- **TASK DETAILS**:
Could you retype exactly the lines below between the one holding "lde systemernes ydeevne og forhindre skader" and the one holding "ne ganz tolle", inclusive, leaving out any pictures?
Top of DATA FOR THE TASK
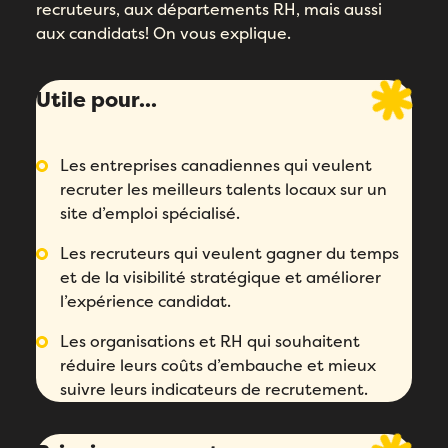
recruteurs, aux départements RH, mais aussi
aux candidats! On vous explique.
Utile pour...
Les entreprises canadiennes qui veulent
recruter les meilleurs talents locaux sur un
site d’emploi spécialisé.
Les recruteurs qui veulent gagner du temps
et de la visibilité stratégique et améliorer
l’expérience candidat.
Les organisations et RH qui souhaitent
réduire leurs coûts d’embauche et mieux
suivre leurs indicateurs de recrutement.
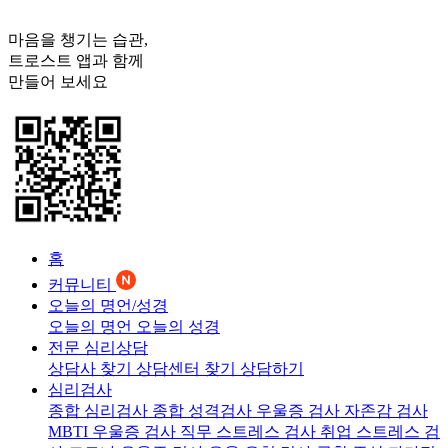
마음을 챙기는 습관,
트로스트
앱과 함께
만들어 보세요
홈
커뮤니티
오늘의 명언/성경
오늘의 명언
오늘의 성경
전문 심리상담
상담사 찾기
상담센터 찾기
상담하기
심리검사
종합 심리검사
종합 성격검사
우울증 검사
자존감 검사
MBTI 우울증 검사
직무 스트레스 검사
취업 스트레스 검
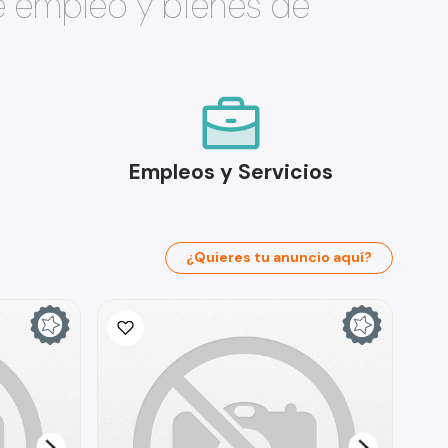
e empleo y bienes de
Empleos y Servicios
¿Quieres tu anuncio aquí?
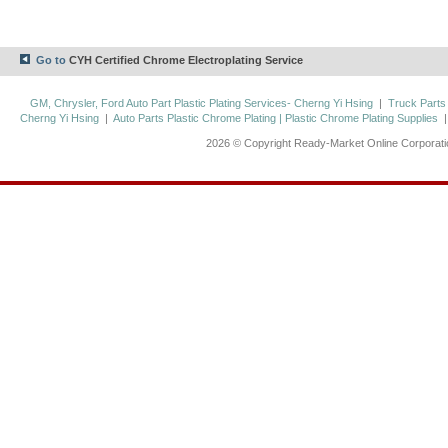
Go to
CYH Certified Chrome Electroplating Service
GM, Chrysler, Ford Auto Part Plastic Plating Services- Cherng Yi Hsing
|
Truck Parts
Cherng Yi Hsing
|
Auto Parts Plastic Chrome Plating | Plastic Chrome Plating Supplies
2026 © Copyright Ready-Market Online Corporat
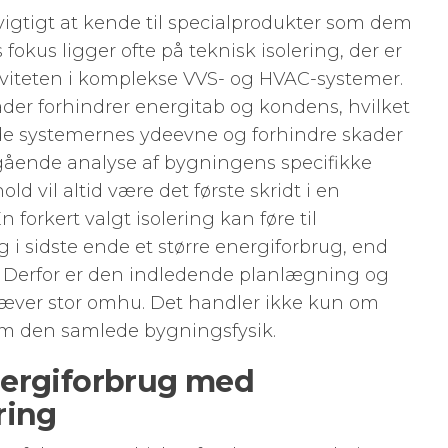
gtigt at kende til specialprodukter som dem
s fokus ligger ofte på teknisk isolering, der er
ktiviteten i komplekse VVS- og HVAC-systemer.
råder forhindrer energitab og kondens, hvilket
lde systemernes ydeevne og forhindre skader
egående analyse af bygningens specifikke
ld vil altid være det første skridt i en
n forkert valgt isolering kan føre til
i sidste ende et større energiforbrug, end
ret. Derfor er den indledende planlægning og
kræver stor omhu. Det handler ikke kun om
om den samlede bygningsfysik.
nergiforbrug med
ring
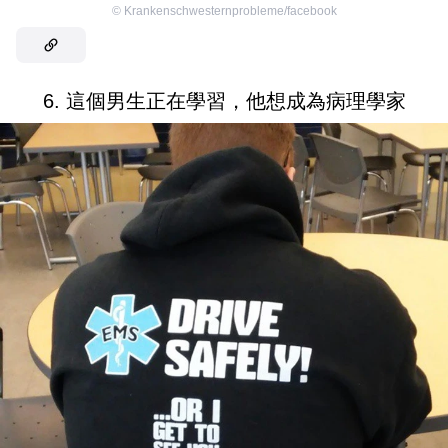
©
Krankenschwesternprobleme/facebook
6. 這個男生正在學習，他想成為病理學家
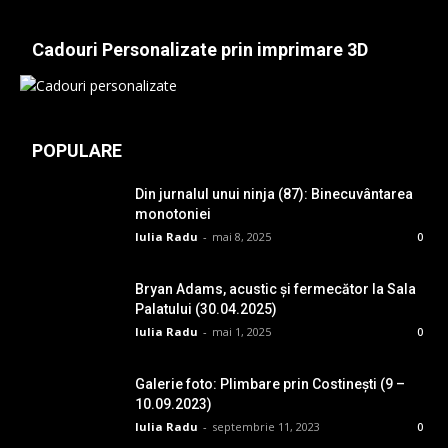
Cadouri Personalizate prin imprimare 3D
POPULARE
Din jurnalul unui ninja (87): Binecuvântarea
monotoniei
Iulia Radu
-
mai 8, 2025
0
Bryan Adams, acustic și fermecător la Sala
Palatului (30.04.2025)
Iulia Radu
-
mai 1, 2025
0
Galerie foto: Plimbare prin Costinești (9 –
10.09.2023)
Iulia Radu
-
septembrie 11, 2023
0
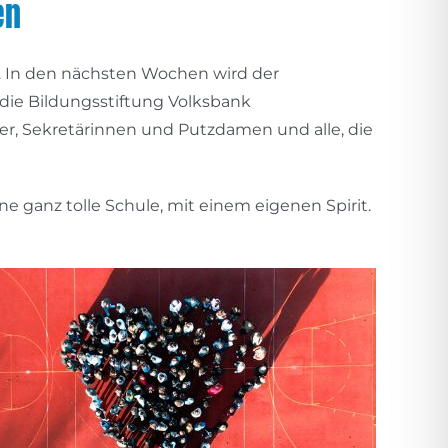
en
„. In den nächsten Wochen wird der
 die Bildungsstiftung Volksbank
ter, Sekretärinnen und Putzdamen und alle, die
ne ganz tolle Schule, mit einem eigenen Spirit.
Bottom of DATA FOR THE TASK
Top of DATA FOR THE TASK
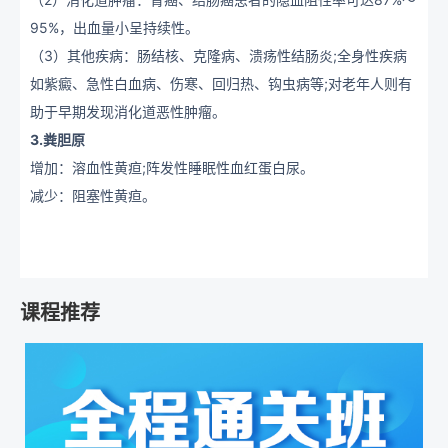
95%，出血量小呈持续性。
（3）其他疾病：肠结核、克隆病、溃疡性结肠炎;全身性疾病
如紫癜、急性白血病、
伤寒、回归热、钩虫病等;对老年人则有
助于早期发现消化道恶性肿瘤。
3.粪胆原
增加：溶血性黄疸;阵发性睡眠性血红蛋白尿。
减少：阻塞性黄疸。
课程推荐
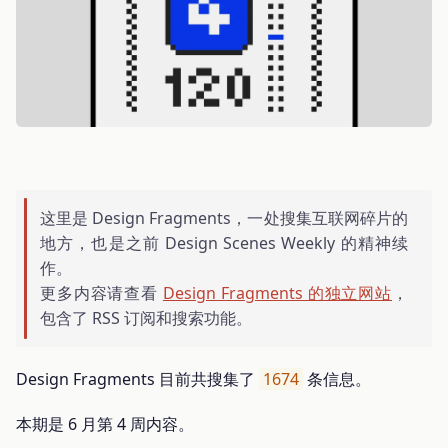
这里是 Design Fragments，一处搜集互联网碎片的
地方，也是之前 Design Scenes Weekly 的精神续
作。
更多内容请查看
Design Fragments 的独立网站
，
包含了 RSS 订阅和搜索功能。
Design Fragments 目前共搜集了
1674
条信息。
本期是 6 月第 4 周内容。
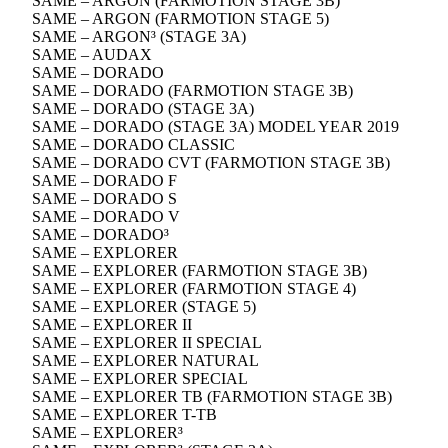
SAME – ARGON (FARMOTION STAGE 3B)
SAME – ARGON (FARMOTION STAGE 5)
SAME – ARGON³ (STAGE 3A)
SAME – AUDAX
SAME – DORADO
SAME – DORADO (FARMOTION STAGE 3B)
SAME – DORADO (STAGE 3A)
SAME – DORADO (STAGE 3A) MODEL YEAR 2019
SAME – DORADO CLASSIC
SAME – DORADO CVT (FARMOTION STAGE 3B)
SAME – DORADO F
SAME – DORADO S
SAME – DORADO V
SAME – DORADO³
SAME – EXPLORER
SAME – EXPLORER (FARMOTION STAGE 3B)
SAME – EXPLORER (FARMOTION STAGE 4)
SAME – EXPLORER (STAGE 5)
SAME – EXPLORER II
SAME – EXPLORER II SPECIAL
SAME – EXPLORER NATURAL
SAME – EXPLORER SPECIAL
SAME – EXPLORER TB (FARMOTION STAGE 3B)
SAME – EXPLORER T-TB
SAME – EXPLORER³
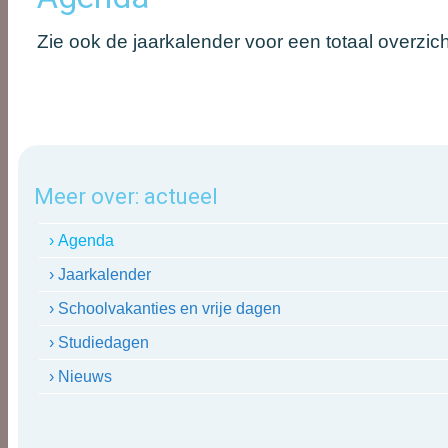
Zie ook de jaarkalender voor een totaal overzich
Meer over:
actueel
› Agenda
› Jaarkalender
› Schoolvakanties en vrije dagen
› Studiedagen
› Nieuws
Bottom of DATA FOR THE TASK
- **REPLY TO THE TASK**:
lde systemernes ydeevne og forhindre skader
egående analyse af bygningens specifikke
ld vil altid være det første skridt i en
n forkert valgt isolering kan føre til
i sidste ende et større energiforbrug, end
ret. Derfor er den indledende planlægning og
kræver stor omhu. Det handler ikke kun om
om den samlede bygningsfysik.
nergiforbrug med
ring
©
Krankenschwesternprobleme/facebook
6. 這個男生正在學習，他想成為病理學家
Cadouri Personalizate prin imprimare 3D
POPULARE
Din jurnalul unui ninja (87): Binecuvântarea
monotoniei
Iulia Radu
-
mai 8, 2025
0
Bryan Adams, acustic și fermecător la Sala
Palatului (30.04.2025)
Iulia Radu
-
mai 1, 2025
0
Galerie foto: Plimbare prin Costinești (9 –
10.09.2023)
Iulia Radu
-
septembrie 11, 2023
0
en
„. In den nächsten Wochen wird der
 die Bildungsstiftung Volksbank
ter, Sekretärinnen und Putzdamen und alle, die
ne ganz tolle Schule, mit einem eigenen Spirit.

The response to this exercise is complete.